Al cabo de un breve tiempo la vara del maestresala de turno golpeó el entarimado del suelo anunciando al visitante.
—¡Audiencia real! El gran rabino de las comunidades de Toledo don Isaac Abranavel Ben Zocato y don Ismael Caballería.
Se abrió la puerta del fondo y penetraron en la estancia los dos judíos, con el picudo sombrero entre sus manos, descubiertas sus cabezas y vistiendo sus mejores galas. La pareja de hebreos avanzó por el salón hasta llegar a los dos escalones que sustentaban el baldaquín bajo el que se alojaba el trono del monarca. Allí se detuvieron inclinándose en profunda reverencia que no cejó hasta que la voz de Juan I resonó bajo el artesonado del techo autorizando que se alzaran; ambos hombres así lo hicieron y esperaron que el rey hablara. Hubo un largo silencio únicamente interrumpido por la cera de las bujías que, en dos círculos concéntricos de hierro trabajado, crepitaban en las lámparas visigóticas que colgaban del techo y en los gruesos hachones que alojados en sus candeleros ayudaban a iluminar la escena desde las columnas.
—Mi corazón se alegra de veros, rabino. ¿Qué es lo que ocurre que con tanta premura habéis solicitado audiencia?

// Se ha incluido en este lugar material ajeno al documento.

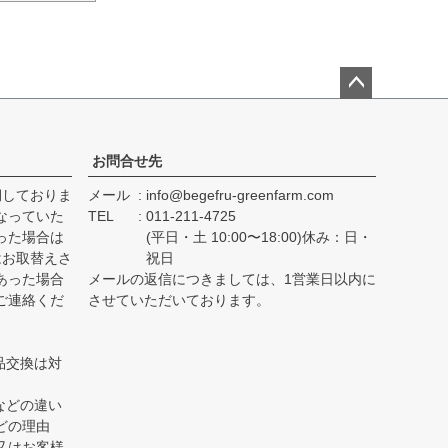
ペー
ジト
ップ
お問合せ先
へ
期しておりま
メール
info@begefru-greenfarm.com
なっていた
TEL
011-211-4725
った場合は
(平日・土 10:00〜18:00)休み：日・
はお取替えさ
祝日
あった場合
メールの返信につきましては、1営業日以内に
ご連絡くだ
させていただいております。
品交換は対
などの違い
どの理由
又はお客様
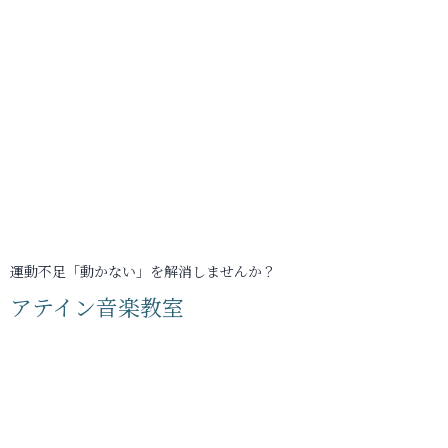
運動不足「動かない」を解消しませんか？
アテイン音楽教室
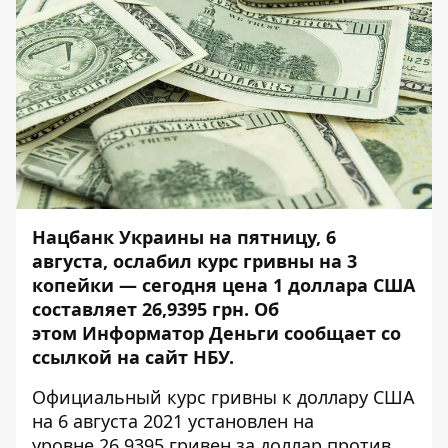
Нацбанк Украины на пятницу, 6
августа, ослабил курс гривны на 3
копейки — сегодня цена 1 доллара США
составляет 26,9395 грн. Об
этом
Информатор Деньги
сообщает со
ссылкой на
сайт
НБУ.
Официальный курс гривны к доллару США
на 6 августа 2021 установлен на
уровне 26,9395 гривен за доллар против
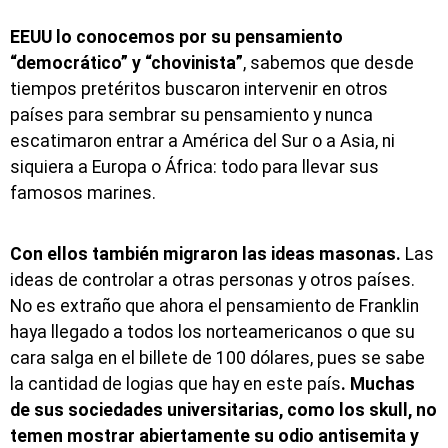
EEUU lo conocemos por su pensamiento
“democrático” y “chovinista”
, sabemos que desde
tiempos pretéritos buscaron intervenir en otros
países para sembrar su pensamiento y nunca
escatimaron entrar a América del Sur o a Asia, ni
siquiera a Europa o África: todo para llevar sus
famosos marines.
Con ellos también migraron las ideas masonas.
Las
ideas de controlar a otras personas y otros países.
No es extraño que ahora el pensamiento de Franklin
haya llegado a todos los norteamericanos o que su
cara salga en el billete de 100 dólares, pues se sabe
la cantidad de logias que hay en este país
. Muchas
de sus sociedades universitarias, como los skull, no
temen mostrar abiertamente su odio antisemita y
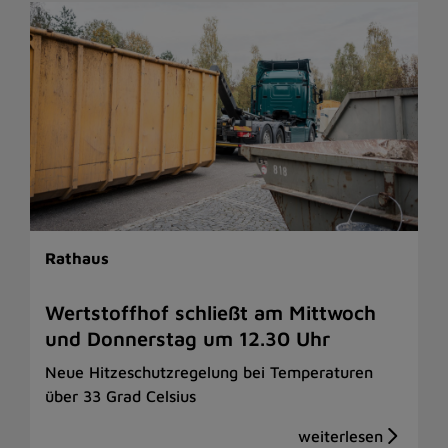
Rathaus
Wertstoffhof schließt am Mittwoch
und Donnerstag um 12.30 Uhr
Neue Hitzeschutzregelung bei Temperaturen
über 33 Grad Celsius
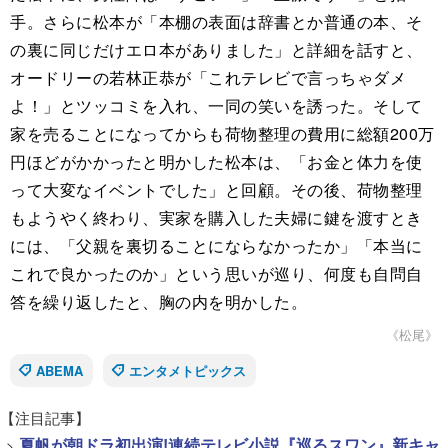
手。さらに松本が「本棚の表面は辞書とか普通の本、そ
の裏に同じだけエロ本がありました」と詳細を話すと、
オードリーの若林正恭が「これテレビで言っちゃダメ
よ！」とツッコミを入れ、一同の笑いを誘った。そして
家を売ることになってからも荷物整理の費用に総額200万
円ほどがかかったと明かした松本は、「お金と体力を使
って大変なイベントでした」と回顧。その後、荷物整理
もようやく終わり、実家を購入した夫婦に鍵を渡すとき
には、「父親を裏切ることにならなかったか」「本当に
これで良かったのか」という思いが巡り、何度も自問自
答を繰り返したと、胸の内を明かした。
《松尾》
ABEMA
エンタメトピックス
【注目記事】
>
夏帆が朝ドラ初出演!連続テレビ小説『巡るスワン』新キャ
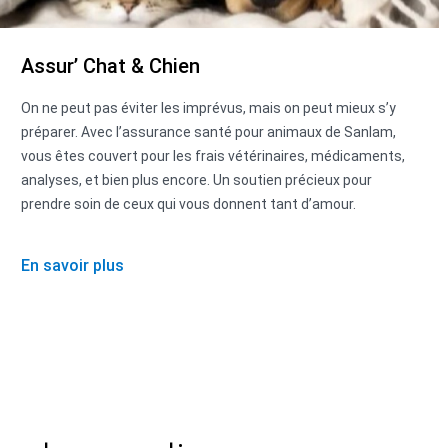
Assur’ Chat & Chien
On ne peut pas éviter les imprévus, mais on peut mieux s’y
préparer. Avec l’assurance santé pour animaux de Sanlam,
vous êtes couvert pour les frais vétérinaires, médicaments,
analyses, et bien plus encore. Un soutien précieux pour
prendre soin de ceux qui vous donnent tant d’amour.
En savoir plus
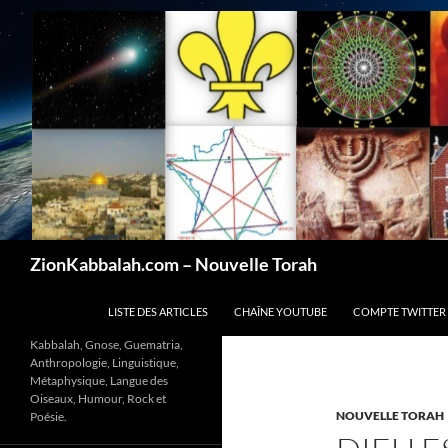
Recherche
ZionKabbalah.com – Nouvelle Torah
ALLER AU CONTENU
LISTE DES ARTICLES
CHAÎNE YOUTUBE
COMPTE TWITTER
Kabbalah, Gnose, Guematria,
Anthropologie, Linguistique,
Métaphysique, Langue des
Oiseaux, Humour, Rock et
NOUVELLE TORAH
Poésie.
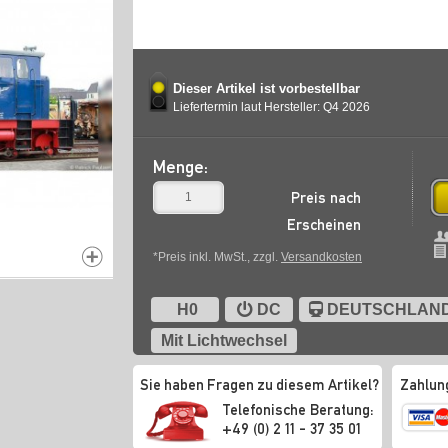
Dieser Artikel ist vorbestellbar
Liefertermin laut Hersteller: Q4 2026
Menge:
Preis nach
Erscheinen
*Preis inkl. MwSt., zzgl.
Versandkosten
H0
DC
DEUTSCHLAN
Mit Lichtwechsel
Sie haben Fragen zu diesem Artikel?
Zahlun
Telefonische Beratung:
+49 (0) 2 11 - 37 35 01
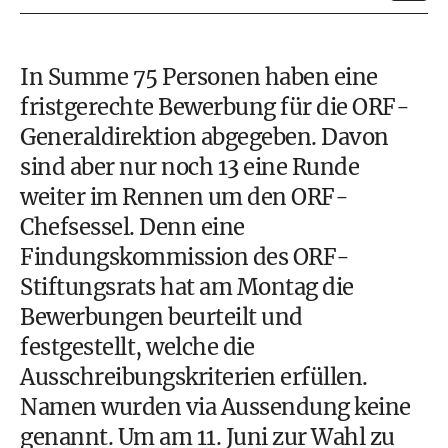
In Summe 75 Personen haben eine
fristgerechte Bewerbung für die ORF-
Generaldirektion abgegeben. Davon
sind aber nur noch 13 eine Runde
weiter im Rennen um den ORF-
Chefsessel. Denn eine
Findungskommission des ORF-
Stiftungsrats hat am Montag die
Bewerbungen beurteilt und
festgestellt, welche die
Ausschreibungskriterien erfüllen.
Namen wurden via Aussendung keine
genannt. Um am 11. Juni zur Wahl zu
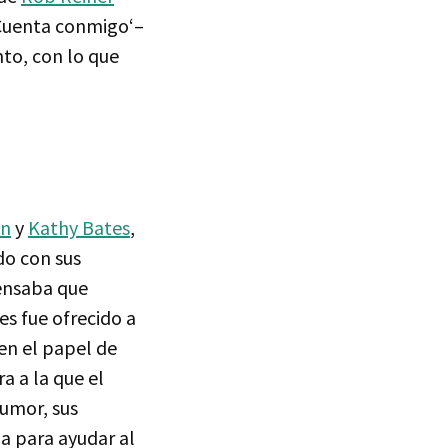
‘Cuenta conmigo‘–
nto, con lo que
an
y
Kathy Bates
,
do con sus
pensaba que
es fue ofrecido a
 en el papel de
a a la que el
humor, sus
a para ayudar al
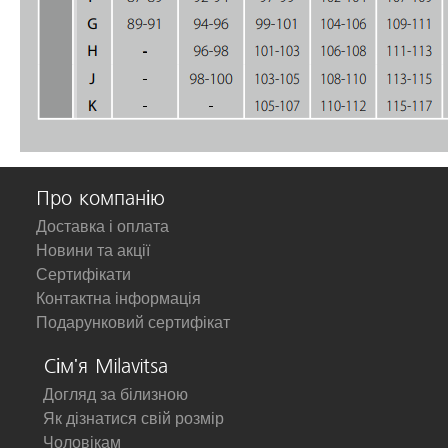
Про компанію
Доставка і оплата
Новини та акції
Сертифікати
Контактна інформація
Подарунковий сертифікат
Сім'я Milavitsa
Догляд за білизною
Як дізнатися свій розмір
Чоловікам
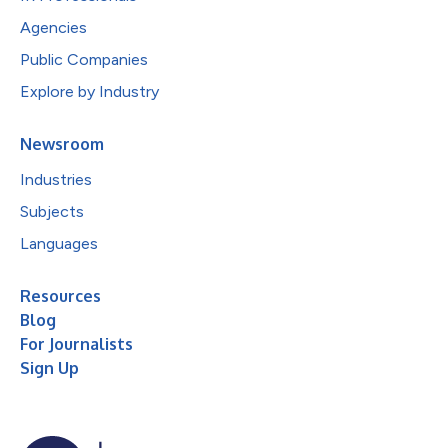
Agencies
Public Companies
Explore by Industry
Newsroom
Industries
Subjects
Languages
Resources
Blog
For Journalists
Sign Up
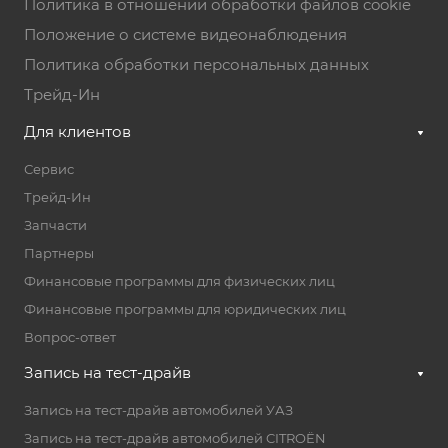
Политика в отношении обработки файлов cookie
Положение о системе видеонаблюдения
Политика обработки персональных данных
Трейд-Ин
Для клиентов
Сервис
Трейд-Ин
Запчасти
Партнеры
Финансовые программы для физических лиц
Финансовые программы для юридических лиц
Вопрос-ответ
Запись на тест-драйв
Запись на тест-драйв автомобилей УАЗ
Запись на тест-драйв автомобилей CITROËN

—Majestad, sé cuán valioso e importante es vuestro tiempo y creedme si os digo que si la encomienda que hoy me trae ante vuestra presencia no fuera de capital importancia para mi pueblo no me atrevería a molestaros.
El rey, apoyado en el respaldo del trono y con desmayado gesto accedió indolente.
—Hablad rabí, ¿qué es lo que acongoja vuestro ánimo?
El judío vaciló unos instantes y luego comenzó a desgranar la retahíla de las quejas motivo de sus angustias.
—Veréis majestad, hace ya un tiempo que se van sucediendo hechos por los aledaños de Toledo que siempre acaban perjudicando a los de mi pueblo. Al principio no quise hacer caso de las noticias que hasta mí llegaban y las quise atribuir más bien a la casualidad e inclusive a los hados del destino, pero cuando los hechos se repiten tozudos, periódica y obstinadamente, y tras ellos están siempre las mismas personas, no cabe atribuir estos lances a rachas de fortuna adversa o a malicia por parte de quienes los relatan, sino que realmente cabe sospechar que tras todos ellos se mueven intereses inconfesables de alguien cuya mano negra mueve los hilos de la trama.